La réponse se trouve en Esaïe 45:1, qui fait immédiatement suite au précédent passage. Nous lisons : « Voici ce qu’a dit Jéhovah à son oint, à Cyrus, (…) pour ouvrir devant lui les portes à deux battants, de sorte que les portes ne seront pas fermées » (TMN). Reconnaissons qu’il est plus facile de passer par une porte ouverte que par une porte fermée, surtout si la porte est l’une des plus imposantes de l’empire ! Relatant la prise de Babylone dans sa biographie de Cyrus II, Xénophon soutient la déclaration d’Ésaïe en mettant les propos suivants dans la bouche de Gobryas, « le gouverneur Ugbaru » de la Chronique de Nabonide : « Il n’y aurait rien d’étonnant que les portes n’en fussent pas fermées, car la ville entière semble être en liesse cette nuit » 6. Sans le savoir, Xénophon cautionne pareillement l’historicité du livre biblique de Daniel qui, au chapitre 5, relate le banquet que le régent Belshatsar — en l’absence de son père Nabonide, ‘en fuite‘ — donnait le soir de la prise de Babylone. S’il était facile à Hérodote et Xénophon de recueillir leurs informations auprès d’autorités perses, il n’en allait pas de même d’Ésaïe qui indiqua avec exactitude de quelle manière Babylone serait prise… deux siècles avant son accomplissement !

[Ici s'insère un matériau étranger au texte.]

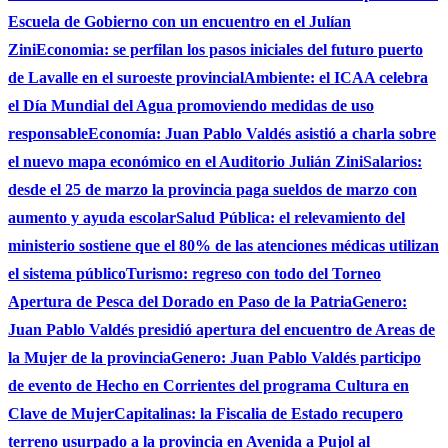
Escuela de Gobierno con un encuentro en el Julían
Zini
Economia: se perfilan los pasos iniciales del futuro puerto
de Lavalle en el suroeste provincial
Ambiente: el ICAA celebra
el Día Mundial del Agua promoviendo medidas de uso
responsable
Economía: Juan Pablo Valdés asistió a charla sobre
el nuevo mapa económico en el Auditorio Julián Zini
Salarios:
desde el 25 de marzo la provincia paga sueldos de marzo con
aumento y ayuda escolar
Salud Pública: el relevamiento del
ministerio sostiene que el 80% de las atenciones médicas utilizan
el sistema público
Turismo: regreso con todo del Torneo
Apertura de Pesca del Dorado en Paso de la Patria
Genero:
Juan Pablo Valdés presidió apertura del encuentro de Areas de
la Mujer de la provincia
Genero: Juan Pablo Valdés participo
de evento de Hecho en Corrientes del programa Cultura en
Clave de Mujer
Capitalinas: la Fiscalia de Estado recupero
terreno usurpado a la provincia en Avenida a Pujol al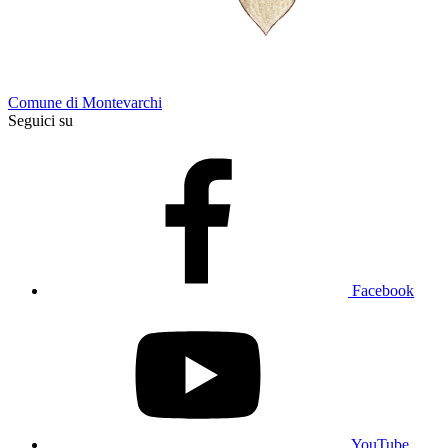
Comune di Montevarchi
Seguici su
Facebook
YouTube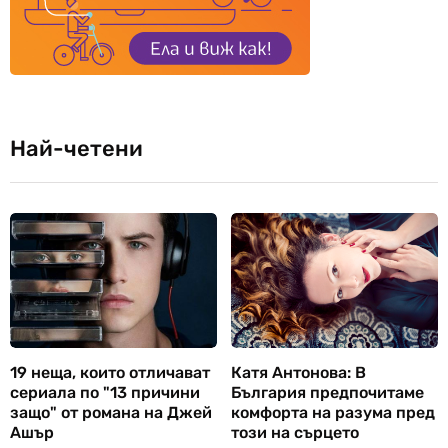
Най-четени
19 неща, които отличават
Катя Антонова: В
сериала по "13 причини
България предпочитаме
защо" от романа на Джей
комфорта на разума пред
Ашър
този на сърцето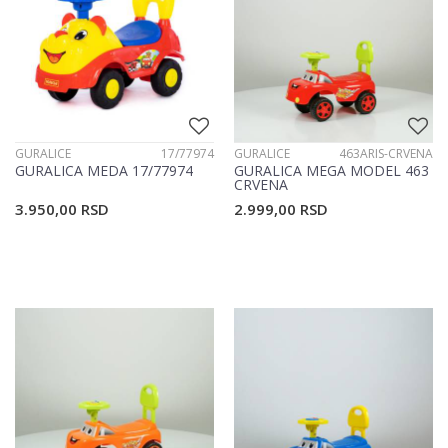
GURALICE
17/77974
GURALICE
463ARIS-CRVENA
GURALICA MEDA 17/77974
GURALICA MEGA MODEL 463
CRVENA
3.950,00
RSD
2.999,00
RSD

Niant l’inspiration divine du texte biblique, de nombreux critiques conclurent rapidement que le livre d’Ésaïe était postérieur aux évènements qu’il décrit, voire qu’il était le fruit de plusieurs auteurs ayant vécus à des époques différentes. Toutefois, ces arguments ne pouvaient tenir face à une autre prophétie d’Ésaïe, elle aussi relative à la chute de Babylone. Ésaïe 13:19-20 déclarait en effet : « Pour Babylone, la plus belle ville du royaume, le magnifique bijou des Babyloniens, ce sera la même catastrophe que pour Sodome et Gomorrhe, que Dieu a détruites. Personne n’y habitera plus jamais, elle restera vide pour toujours. Même les nomades n’y camperont plus, même les bergers n’y conduiront plus leurs troupeaux » (PDV). Si l’abandon du site de Babylone est une réalité depuis bien des siècles, ce n’était pas encore le cas au temps de Jésus. Or, à cette époque, de nombreux rouleaux contenants l’ensemble des écrits d’Ésaïe circulaient au sein de la communauté juive. La prophétie susmentionnée, conjointement à celle relative à la chute de Babylone, ne pouvait donc pas avoir été produite après sa réalisation. Un millénaire les sépare, ce qui dépasse les capacités humaines de prédiction. Seule une source suprahumaine — en l’occurrence Jéhovah Dieu — pouvait indiquer, aussi longtemps à l’avance, le moindre détail, ce dont la Chronique de Nabonide rend manifestement témoignage.

Références

1Adolf Leo Oppenheim, « The Babylonian Evidence of Achaemenian Rule in Mesopotamia », The Cambridge History of Iran, Vol. 2, 1985, p. 534.
2
Albert Kirk Grayson, « Assyrian and Babylonian Chronicles », 1975, p. 109.
3
Jean-Jacques Glassner, « Mesopotamian Chronicles », 2004, pp. 237, 239.
4
Hérodote, « Historia », I, 190.
5
Ibid., I, 191.
6
Xénophon, « Cyropaedia », VII, [5], 25.